YOUR INSTRUCTIONS → Only the line containing "Medizintechnik" and the lines after it, through the end of the data below, are to be returned, each exactly as it stands.

PROVIDED INFORMATION →

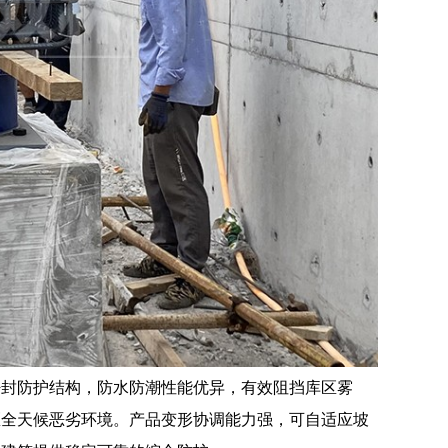
密封防护结构，防水防潮性能优异，有效阻挡库区雾
区全天候恶劣环境。产品变形协调能力强，可自适应坡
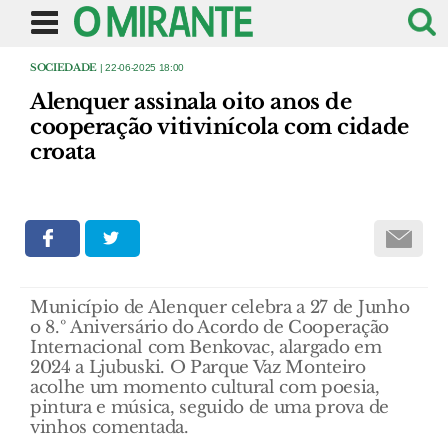
SOCIEDADE
| 22-06-2025 18:00
Alenquer assinala oito anos de
cooperação vitivinícola com cidade
croata
Município de Alenquer celebra a 27 de Junho
o 8.º Aniversário do Acordo de Cooperação
Internacional com Benkovac, alargado em
2024 a Ljubuski. O Parque Vaz Monteiro
acolhe um momento cultural com poesia,
pintura e música, seguido de uma prova de
vinhos comentada.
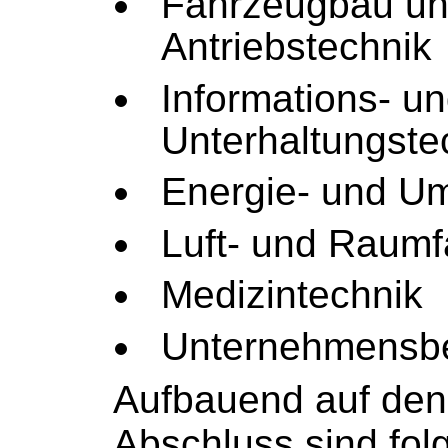
Fahrzeugbau u
Antriebstechnik
Informations- u
Unterhaltungste
Energie- und Um
Luft- und Raumf
Medizintechnik
Unternehmensb
Aufbauend auf den
Abschluss sind fo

OUTPUT BELOW →
Medizintechnik
Unternehmensb
Aufbauend auf den
Abschluss sind fo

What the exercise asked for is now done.